The highlight of the day included a stop at the Blue Grotto (Gotta Azzurra) a jewel of a sea cave located off the coast of Capri in the Bay of Naples. As we approached the Grotto, we were met with a floatilla of boats bobbing and weaving in the turbulent sea near the cave. We heard a cacophony of shouts from the boat captains wanting their occupants to have a chance to see the Grotto. Since visitors may only enter the cave in small, official Grotto rowboats at low tides, time is of the essence and a sense of urgency prevailed amongst the chaos.
When our turn came, we were instructed to quickly climb into the official rowboat and lie flat so we could enter the ever-decreasing small mouth of the cave as the waves ebbed and flowed. The rowboat captain stood in the boat with his oars poised high while shouting orders. I was positioned in the stern next to our somewhat larger friend. A former football player, whose wide berth was limited by the size of the boat, his head seemed to protrude far above the limits of the small cave entrance. I worried he would be injured as we entered the small opening of the cave and expressed my concern. He agreed and tried to wiggle his way further down into the rowboat while pushing my head down shouting “get lower” to give him more room. Years afterwards, we continue to laugh about the scene we must have created.

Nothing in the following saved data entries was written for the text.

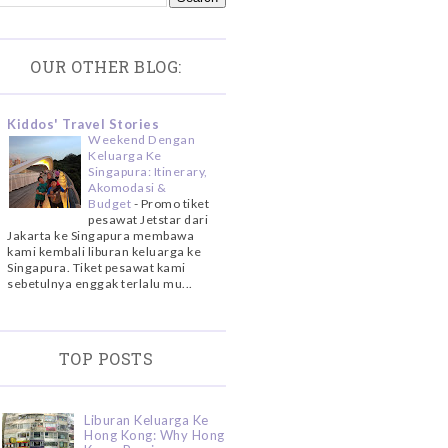
OUR OTHER BLOG:
Kiddos' Travel Stories
Weekend Dengan
Keluarga Ke
Singapura: Itinerary,
Akomodasi &
Budget
-
Promo tiket
pesawat Jetstar dari
Jakarta ke Singapura membawa
kami kembali liburan keluarga ke
Singapura. Tiket pesawat kami
sebetulnya enggak terlalu mu...
TOP POSTS
Liburan Keluarga Ke
Hong Kong: Why Hong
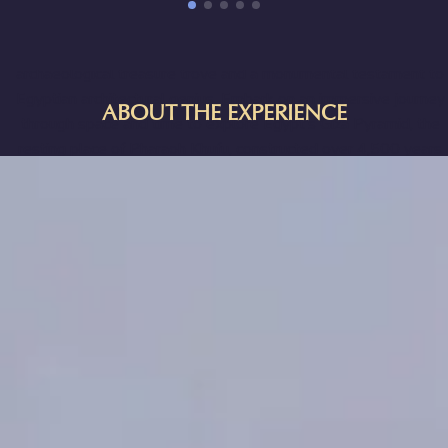
ANCIENT EGYPT IN CALGARY
Explore one of the Seven Wonders of the Ancient World—an
archaeological treasure trove and a monumental testament to
Egyptian architectural genius. Embark on an immersive journey
ABOUT THE EXPERIENCE
through space and time to explore Egypt's Giza Pyramid, the
resting place of Pharaoh Khufu, constructed over 4,500 years
ago in the 4th Dynasty and until now a forbidden realm to the
public! The experience allows players to physically move and
interact within a shared virtual reality space, providing a deeply
emotional and engaging dive into the heart of Egyptian culture.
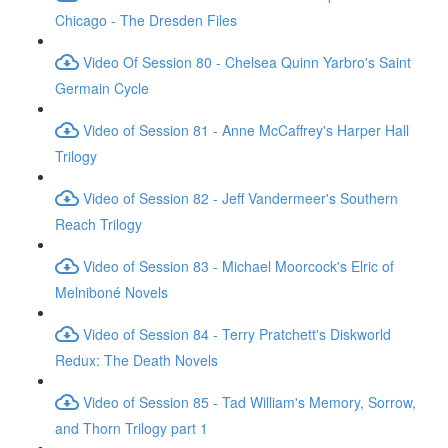
Chicago - The Dresden Files
Video Of Session 80 - Chelsea Quinn Yarbro's Saint
Germain Cycle
Video of Session 81 - Anne McCaffrey's Harper Hall
Trilogy
Video of Session 82 - Jeff Vandermeer's Southern
Reach Trilogy
Video of Session 83 - Michael Moorcock's Elric of
Melniboné Novels
Video of Session 84 - Terry Pratchett's Diskworld
Redux: The Death Novels
Video of Session 85 - Tad William's Memory, Sorrow,
and Thorn Trilogy part 1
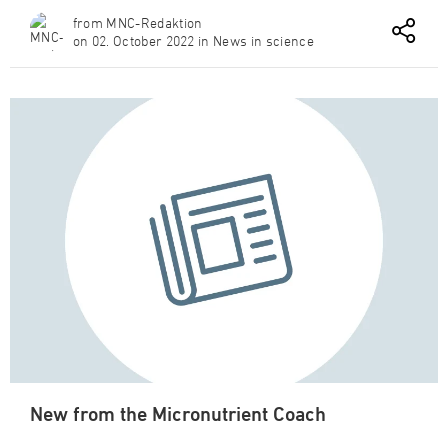
from MNC-Redaktion
on 02. October 2022 in News in science
New from the Micronutrient Coach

Once inside the Grotto, we sat up and the chaos of the past few minutes was immediately hushed by the brilliance of the turquoise water. The reflection is caused by sunlight entering the cave from outside and inside through an underwater breach, creating bluish-green colors depending on the time of day and weather conditions. We were among only 4 or 5 boats in the Grotto at the same time. We slowly made our way around the cave in quiet reflection admiring the stalactites (gallery of the pillars) and the underwater rocks shown through silver reflections. The rowboat captains began to gently sing O Solo Mio with the melodious tune softly echoing in the cave.

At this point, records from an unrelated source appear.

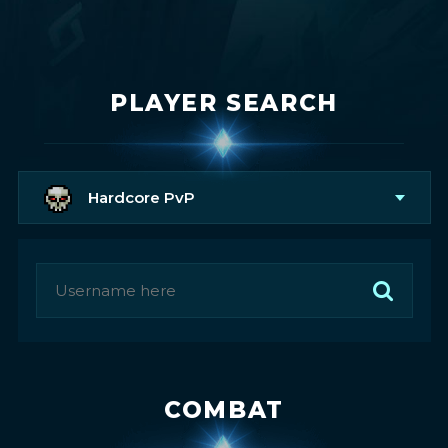
PLAYER SEARCH
Hardcore PvP
COMBAT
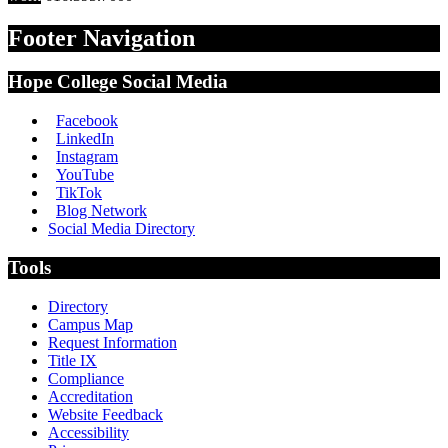
Footer Navigation
Hope College Social Media
Facebook
LinkedIn
Instagram
YouTube
TikTok
Blog Network
Social Media Directory
Tools
Directory
Campus Map
Request Information
Title IX
Compliance
Accreditation
Website Feedback
Accessibility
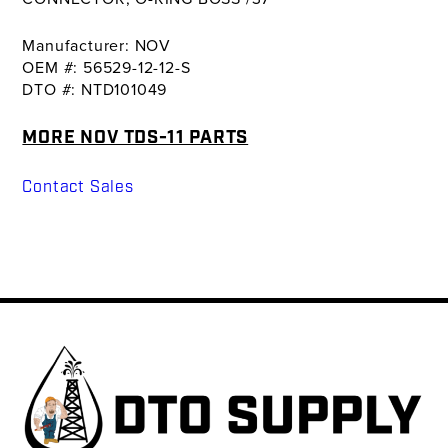
Manufacturer: NOV
OEM #: 56529-12-12-S
DTO #: NTD101049
MORE NOV TDS-11 PARTS
Contact Sales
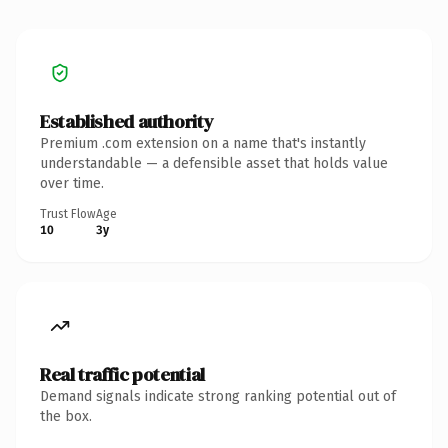
Established authority
Premium .com extension on a name that's instantly
understandable — a defensible asset that holds value
over time.
Trust Flow
Age
10
3y
Real traffic potential
Demand signals indicate strong ranking potential out of
the box.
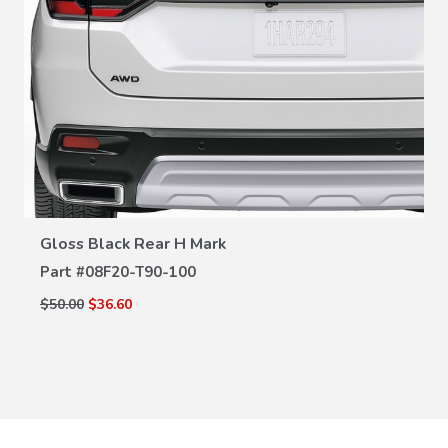
VIEW DETAILS
Gloss Black Rear H Mark
Part #
08F20-T90-100
$50.00
$36.60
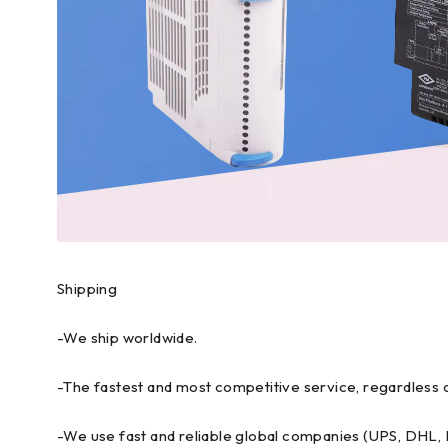
Shipping
-We ship worldwide.
-The fastest and most competitive service, regardless o
-We use fast and reliable global companies (UPS, DHL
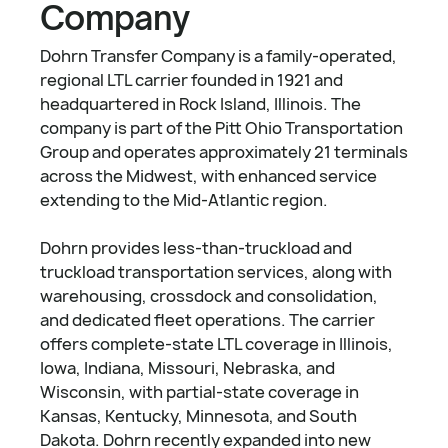
Company
Dohrn Transfer Company is a family-operated,
regional LTL carrier founded in 1921 and
headquartered in Rock Island, Illinois. The
company is part of the Pitt Ohio Transportation
Group and operates approximately 21 terminals
across the Midwest, with enhanced service
extending to the Mid-Atlantic region.
Dohrn provides less-than-truckload and
truckload transportation services, along with
warehousing, crossdock and consolidation,
and dedicated fleet operations. The carrier
offers complete-state LTL coverage in Illinois,
Iowa, Indiana, Missouri, Nebraska, and
Wisconsin, with partial-state coverage in
Kansas, Kentucky, Minnesota, and South
Dakota. Dohrn recently expanded into new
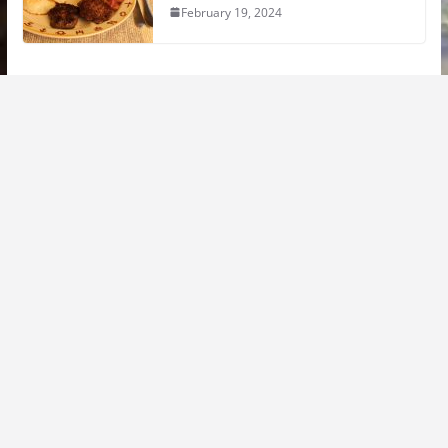
February 19, 2024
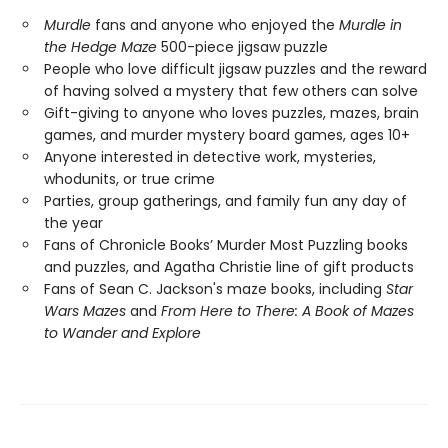
Murdle
fans and anyone who enjoyed the
Murdle in
the Hedge Maze
500-piece jigsaw puzzle
People who love difficult jigsaw puzzles and the reward
of having solved a mystery that few others can solve
Gift-giving to anyone who loves puzzles, mazes, brain
games, and murder mystery board games, ages 10+
Anyone interested in detective work, mysteries,
whodunits, or true crime
Parties, group gatherings, and family fun any day of
the year
Fans of Chronicle Books’ Murder Most Puzzling books
and puzzles, and Agatha Christie line of gift products
Fans of Sean C. Jackson's maze books, including
Star
Wars Mazes
and
From Here to There: A Book of Mazes
to Wander and Explore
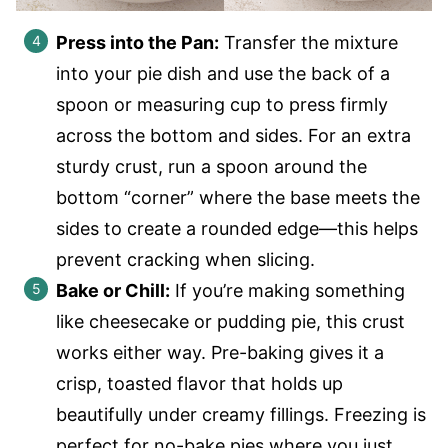
Press into the Pan:
Transfer the mixture
into your pie dish and use the back of a
spoon or measuring cup to press firmly
across the bottom and sides. For an extra
sturdy crust, run a spoon around the
bottom “corner” where the base meets the
sides to create a rounded edge—this helps
prevent cracking when slicing.
Bake or Chill:
If you’re making something
like cheesecake or pudding pie, this crust
works either way. Pre-baking gives it a
crisp, toasted flavor that holds up
beautifully under creamy fillings. Freezing is
perfect for no-bake pies where you just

We were captivated and awed by the Grotto’s beauty. While we spent only about 5 minutes in the cave, we emerged with a sense of serenity having witnessed the beauty that only nature can create.

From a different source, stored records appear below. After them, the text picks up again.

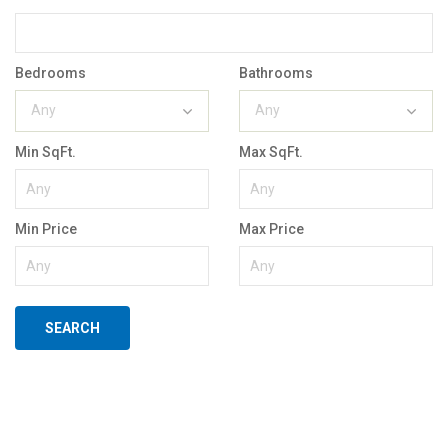
Bedrooms
Bathrooms
Any
Any
Min SqFt.
Max SqFt.
Min Price
Max Price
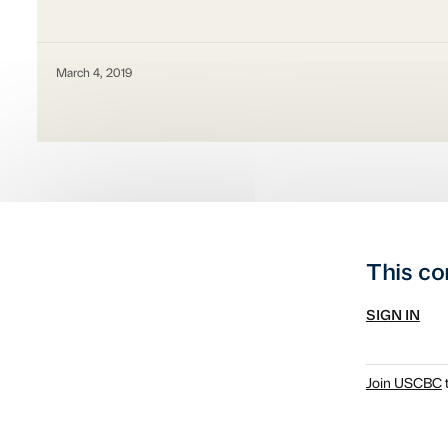
March 4, 2019
This co
SIGN IN
Join USCBC
t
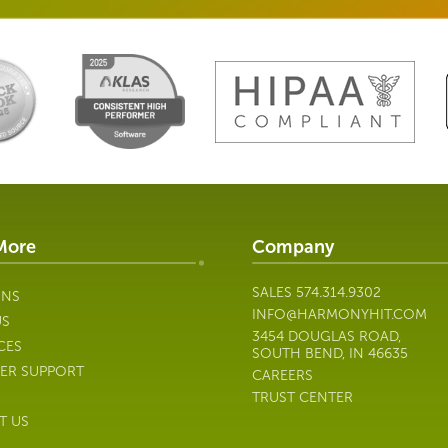
More
Company
SALES
574.314.9302
ONS
INFO@HARMONYHIT.COM
US
3454 DOUGLAS ROAD,
CES
SOUTH BEND, IN 46635
ER SUPPORT
CAREERS
TRUST CENTER
T US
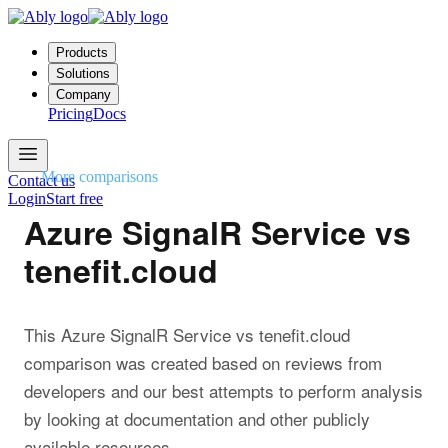
Products
Solutions
Company
Pricing
Docs
More comparisons
Contact us
Login
Start free
Azure SignalR Service vs
tenefit.cloud
This Azure SignalR Service vs tenefit.cloud
comparison was created based on reviews from
developers and our best attempts to perform analysis
by looking at documentation and other publicly
available resources.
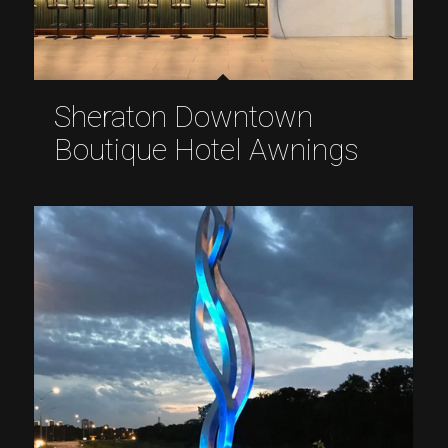
Sheraton Downtown
Boutique Hotel Awnings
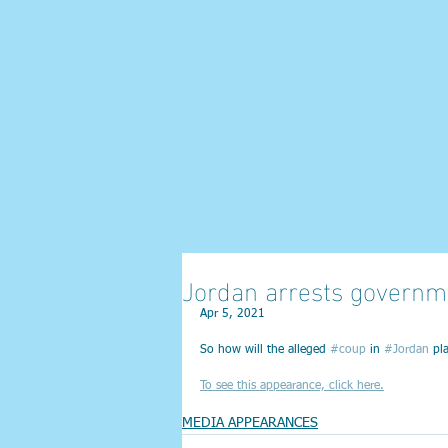
Jordan arrests governm
Apr 5, 2021
So how will the alleged 
#coup
 in 
#Jordan
 pl
To see this appearance, click here.
MEDIA APPEARANCES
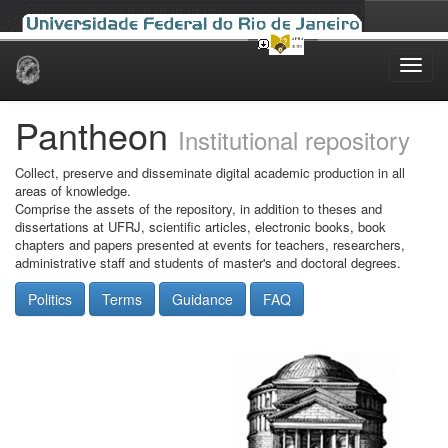
Skip
navigation
Pantheon
Institutional repository
Collect, preserve and disseminate digital academic production in all
areas of knowledge.
Comprise the assets of the repository, in addition to theses and
dissertations at UFRJ, scientific articles, electronic books, book
chapters and papers presented at events for teachers, researchers,
administrative staff and students of master's and doctoral degrees.
Politics
Terms
Guidance
FAQ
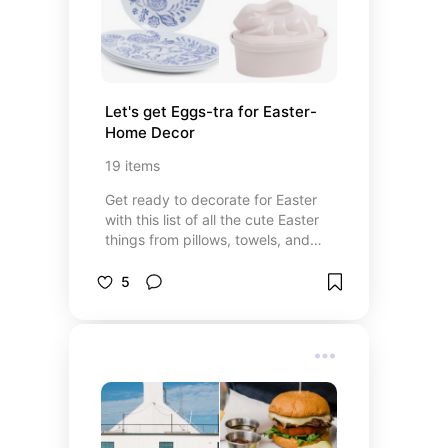
Let's get Eggs-tra for Easter-
Home Decor
19
items
Get ready to decorate for Easter
with this list of all the cute Easter
things from pillows, towels, and
table pieces.
5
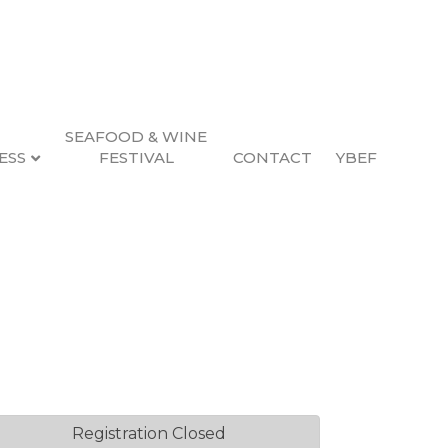
SEAFOOD & WINE
ESS
FESTIVAL
CONTACT
YBEF
uide
2, 2026 4:00 PM (
PST
)
Registration Closed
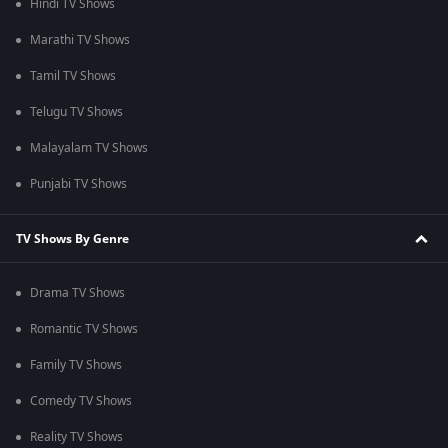
Hindi TV Shows
Marathi TV Shows
Tamil TV Shows
Telugu TV Shows
Malayalam TV Shows
Punjabi TV Shows
TV Shows By Genre
Drama TV Shows
Romantic TV Shows
Family TV Shows
Comedy TV Shows
Reality TV Shows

This is Italy. It is sometimes chaotic and crazy, bubbling with turbulence and energy, but always revealing something new and seductive…always wanting us to return.
About the Author: Linda Thatcher Raichle, PhD
Linda’s quest to become an Italian citizen began when she found her Sicilian grandfather’s birth certificate in the back of her cousin’s closet. After a 5-year quest, she is now a proud dual citizen of the US and Italy. Linda and her husband, John, a semi-retired surgeon and avid photographer, have enjoyed their retirement years “Dolce far niente”(the sweetness of doing nothing) by traveling extensively throughout Europe and Asia. Italy is a frequent and favorite destination. They look forward to more travel as the COVID restrictions are lifted.